Fulham have been particularly flaky this season. Just when a humbling defeat at the hands of Reading on New Year’s Day appeared to leave the automatic promotion positions out of reach, a gritty win at Hull left the tantalising prospect of catching the top two, who surrendered points at the same time, back on the table. That victory on Humberside was built on a clean sheet – with Michael Hector enjoying an promising league debut – and a doggedness rarely seen under Parker this season, with the manager leaving the likes of Tom Cairney and Harry Arter on the bench as the Whites produced the perfect away performance.

The big question will be how Parker decides to deal with the untimely absence of Aleksandar Mitrovic, who will be sidelined for at least three weeks after injuring his ankle ligaments in the second half at Hull. The absence of their talisman, who has scored 18 goals in 26 games, could be devastating as the Whites look to mount a promotion push – especially as Aboubakar Kamara, who deputised for the Serbian so ably against QPR earlier in the campaign, is also nursing an ankle problem. Parker will probably ask Bobby Decordova-Reid to fill a more advanced role, although Ivan Cavaleiro – who celebrated his permanent move to Craven Cottage with a stunning winner at Hull last weekend – operated as a false nine in the FA Cup win over Aston Villa. The romantic choice would be continuing Jay Stansfield’s exceptional start to his Fulham career, although the 17 year-old is more likely to start on the bench.

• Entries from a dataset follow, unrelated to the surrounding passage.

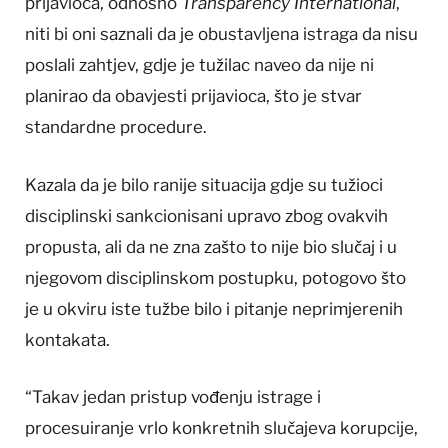
prijavioca, odnosno
Transparency International
,
niti bi oni saznali da je obustavljena istraga da nisu
poslali zahtjev, gdje je tužilac naveo da nije ni
planirao da obavjesti prijavioca, što je stvar
standardne procedure.
Kazala da je bilo ranije situacija gdje su tužioci
disciplinski sankcionisani upravo zbog ovakvih
propusta, ali da ne zna zašto to nije bio slučaj i u
njegovom disciplinskom postupku, potogovo što
je u okviru iste tužbe bilo i pitanje neprimjerenih
kontakata.
“Takav jedan pristup vođenju istrage i
procesuiranje vrlo konkretnih slučajeva korupcije,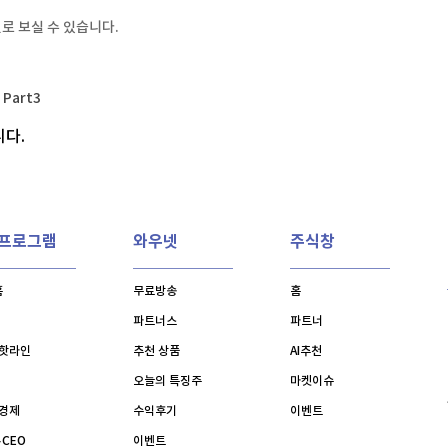
TV홈
무료방송
전체뉴스
로 보실 수 있습니다.
증권
파트너스
경제
종목핫라인
추천 상
산업
 안경 금지령'
경제
오늘의 
정치
Part
3
 안경 금지령'
생활경제
수익후기
국제
니다.
기업·CEO
이벤트
칼럼·연재
특집방송
전체 프로그램
V프로그램
와우넷
주식창
채널/편성
홈
무료방송
홈
파트너스
파트너
지역별채널
핫라인
추천 상품
AI추천
)
편성표
오늘의 특징주
마켓이슈
경제
수익후기
이벤트
·CEO
이벤트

Parker still has questions to ponder over the make up of the rest of his side. Denis Odoi did well to shackle Jarrod Bowen at the KCOM and could continue at left back, especially with a host of clubs apparently pursuing an interest in Joe Bryan, whilst Terence Kongolo’s loan move from Huddersfield has probably come too late for him to slot straight into the back four this evening. The midfield might be missing Harrison Reid’s bite, but Kevin McDonald shored things up impressively at Hull after an iffy start and his experience could be vital on a night when Fulham may need to be both patient and streetwise against tricky opponents.

MY FULHAM XI (4-3-3): Rodak; Christie, Odoi, Hector, Ream; McDonald, Onomah, Cairney; Knockaert, Cavaleiro, Decordova-Reid. Subs: Norman, S. Sessegnon, Mawson, Arter, Johansen, Kebano, Stansfield.